## Supplied information:
* * *

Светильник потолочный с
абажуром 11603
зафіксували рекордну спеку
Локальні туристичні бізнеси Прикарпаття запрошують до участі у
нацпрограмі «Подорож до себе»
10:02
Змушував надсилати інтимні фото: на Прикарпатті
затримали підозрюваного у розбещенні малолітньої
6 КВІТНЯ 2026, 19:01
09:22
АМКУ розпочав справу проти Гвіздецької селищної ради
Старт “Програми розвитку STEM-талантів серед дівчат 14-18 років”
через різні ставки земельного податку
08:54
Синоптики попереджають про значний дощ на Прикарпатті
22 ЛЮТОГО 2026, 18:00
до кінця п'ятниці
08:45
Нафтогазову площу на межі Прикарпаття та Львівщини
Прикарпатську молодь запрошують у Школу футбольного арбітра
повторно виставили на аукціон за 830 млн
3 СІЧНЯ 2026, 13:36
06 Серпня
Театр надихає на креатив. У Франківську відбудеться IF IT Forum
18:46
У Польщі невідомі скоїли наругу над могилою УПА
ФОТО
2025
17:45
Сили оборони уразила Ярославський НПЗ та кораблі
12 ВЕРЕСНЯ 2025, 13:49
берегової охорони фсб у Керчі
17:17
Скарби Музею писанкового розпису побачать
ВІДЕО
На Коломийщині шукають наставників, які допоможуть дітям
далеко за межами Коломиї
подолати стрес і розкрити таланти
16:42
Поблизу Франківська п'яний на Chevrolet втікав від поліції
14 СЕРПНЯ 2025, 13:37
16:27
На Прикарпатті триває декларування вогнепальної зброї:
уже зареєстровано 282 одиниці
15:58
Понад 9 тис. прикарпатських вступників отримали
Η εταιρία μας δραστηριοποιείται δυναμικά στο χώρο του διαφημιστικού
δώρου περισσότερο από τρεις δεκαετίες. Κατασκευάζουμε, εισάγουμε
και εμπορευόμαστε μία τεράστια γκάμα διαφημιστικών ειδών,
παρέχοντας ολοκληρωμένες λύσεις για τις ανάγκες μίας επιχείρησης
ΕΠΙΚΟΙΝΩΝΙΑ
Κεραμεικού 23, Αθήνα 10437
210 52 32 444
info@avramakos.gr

* * *

## Assignment:
All of the listing above should be restated word for word.

## Answer to this exercise:
Светильник потолочный с
абажуром 11603
зафіксували рекордну спеку
Локальні туристичні бізнеси Прикарпаття запрошують до участі у
нацпрограмі «Подорож до себе»
10:02
Змушував надсилати інтимні фото: на Прикарпатті
затримали підозрюваного у розбещенні малолітньої
6 КВІТНЯ 2026, 19:01
09:22
АМКУ розпочав справу проти Гвіздецької селищної ради
Старт “Програми розвитку STEM-талантів серед дівчат 14-18 років”
через різні ставки земельного податку
08:54
Синоптики попереджають про значний дощ на Прикарпатті
22 ЛЮТОГО 2026, 18:00
до кінця п'ятниці
08:45
Нафтогазову площу на межі Прикарпаття та Львівщини
Прикарпатську молодь запрошують у Школу футбольного арбітра
повторно виставили на аукціон за 830 млн
3 СІЧНЯ 2026, 13:36
06 Серпня
Театр надихає на креатив. У Франківську відбудеться IF IT Forum
18:46
У Польщі невідомі скоїли наругу над могилою УПА
ФОТО
2025
17:45
Сили оборони уразила Ярославський НПЗ та кораблі
12 ВЕРЕСНЯ 2025, 13:49
берегової охорони фсб у Керчі
17:17
Скарби Музею писанкового розпису побачать
ВІДЕО
На Коломийщині шукають наставників, які допоможуть дітям
далеко за межами Коломиї
подолати стрес і розкрити таланти
16:42
Поблизу Франківська п'яний на Chevrolet втікав від поліції
14 СЕРПНЯ 2025, 13:37
16:27
На Прикарпатті триває декларування вогнепальної зброї:
уже зареєстровано 282 одиниці
15:58
Понад 9 тис. прикарпатських вступників отримали
Η εταιρία μας δραστηριοποιείται δυναμικά στο χώρο του διαφημιστικού
δώρου περισσότερο από τρεις δεκαετίες. Κατασκευάζουμε, εισάγουμε
και εμπορευόμαστε μία τεράστια γκάμα διαφημιστικών ειδών,
παρέχοντας ολοκληρωμένες λύσεις για τις ανάγκες μίας επιχείρησης
ΕΠΙΚΟΙΝΩΝΙΑ
Κεραμεικού 23, Αθήνα 10437
210 52 32 444
info@avramakos.gr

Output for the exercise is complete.